• [ASSIGNED TASK]: Would you return exactly the lines from the top of the data below through the one containing "WooCommerce Memberships", leaving out the pictures?

************

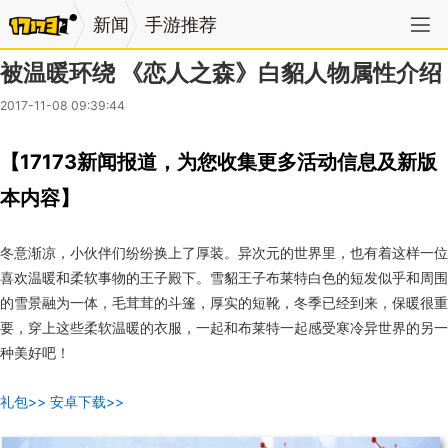
新闻
手游推荐
被温暖环绕 《恋人之森》白貂人物属性介绍
2017-11-08 09:39:44
【17173新闻报道，为您收集更多活动信息及新版
本内容】
冬意渐凉，小伙伴们纷纷换上了厚装。异次元的世界里，也有着这样一位
喜欢温暖和柔软事物的王子殿下。雪貂王子布莱特白色的短发似乎和周围
的雪景融为一体，毛茸茸的斗篷，厚实的短靴，冬季已经到来，保暖很重
要，穿上这些柔软温暖的衣服，一起和布莱特一起感受寒冷异世界的另一
种美好吧！
礼包>>
安卓下载>>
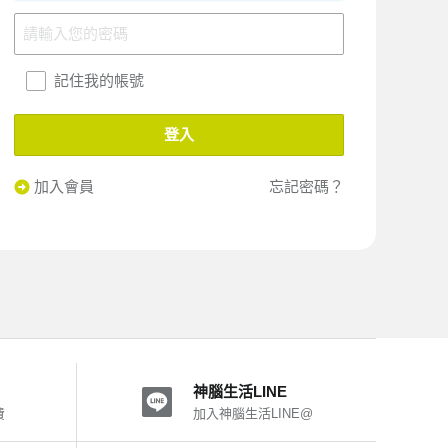
記住我的帳號
登入
加入會員
忘記密碼？
神腦生活LINE
費
加入神腦生活LINE@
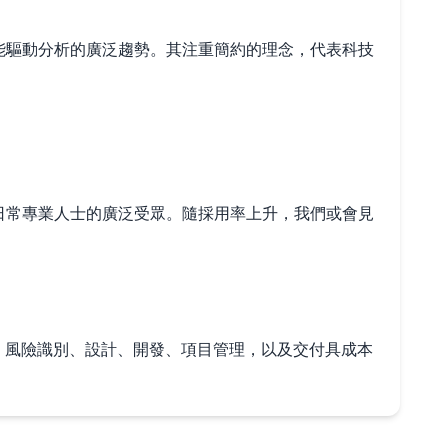
工智能驅動分析的廣泛趨勢。其注重簡約的理念，代表科技
員至日常專業人士的廣泛受眾。隨採用率上升，我們或會見
部分、風險識別、設計、開發、項目管理，以及交付具成本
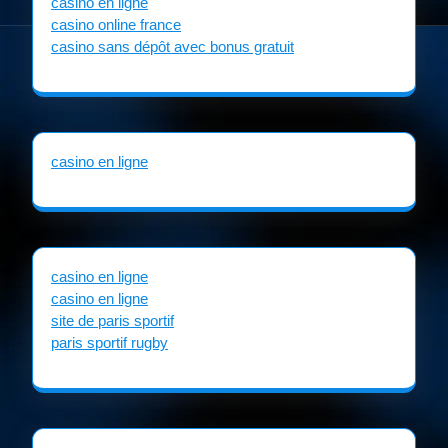
casino en ligne
casino online france
casino sans dépôt avec bonus gratuit
casino en ligne
casino en ligne
casino en ligne
site de paris sportif
paris sportif rugby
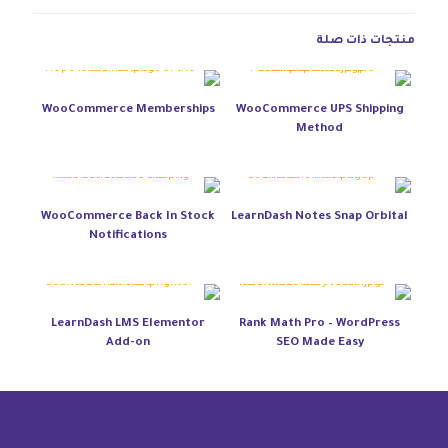
منتجات ذات صلة
WooCommerce Memberships
WooCommerce UPS Shipping
Method
WooCommerce Back In Stock
LearnDash Notes Snap Orbital
Notifications
LearnDash LMS Elementor
Rank Math Pro – WordPress
Add-on
SEO Made Easy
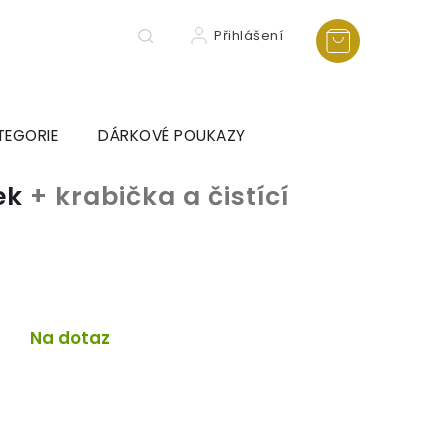
Přihlášení
TEGORIE
DÁRKOVÉ POUKAZY
sek
+ krabička a čistící
a
Na dotaz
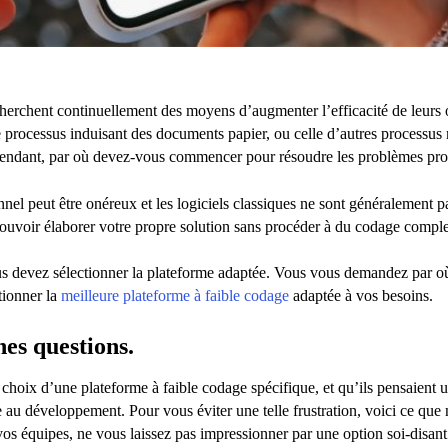
herchent continuellement des moyens d’augmenter l’efficacité de leurs op
 processus induisant des documents papier, ou celle d’autres processus
endant, par où devez-vous commencer pour résoudre les problèmes pro
nel peut être onéreux et les logiciels classiques ne sont généralement p
 de pouvoir élaborer votre propre solution sans procéder à du codage compl
us devez sélectionner la plateforme adaptée. Vous vous demandez par
tionner la
meilleure plateforme à faible codage
adaptée à vos besoins.
nes questions.
le choix d’une plateforme à faible codage spécifique, et qu’ils pensaient 
e au développement. Pour vous éviter une telle frustration, voici ce que
vos équipes, ne vous laissez pas impressionner par une option soi-disant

************

• [PROBLEM SOLUTION]:
新闻
手游推荐
被温暖环绕 《恋人之森》白貂人物属性介绍
2017-11-08 09:39:44
【17173新闻报道，为您收集更多活动信息及新版
本内容】
冬意渐凉，小伙伴们纷纷换上了厚装。异次元的世界里，也有着这样一位
喜欢温暖和柔软事物的王子殿下。雪貂王子布莱特白色的短发似乎和周围
的雪景融为一体，毛茸茸的斗篷，厚实的短靴，冬季已经到来，保暖很重
要，穿上这些柔软温暖的衣服，一起和布莱特一起感受寒冷异世界的另一
种美好吧！
礼包>>
安卓下载>>
記住我的帳號
登入
加入會員
忘記密碼？
神腦生活LINE
費
加入神腦生活LINE@
工智能驅動分析的廣泛趨勢。其注重簡約的理念，代表科技
員至日常專業人士的廣泛受眾。隨採用率上升，我們或會見
部分、風險識別、設計、開發、項目管理，以及交付具成本
casino en ligne
casino online france
casino sans dépôt avec bonus gratuit
casino en ligne
casino en ligne
casino en ligne
site de paris sportif
paris sportif rugby
منتجات ذات صلة
WooCommerce Memberships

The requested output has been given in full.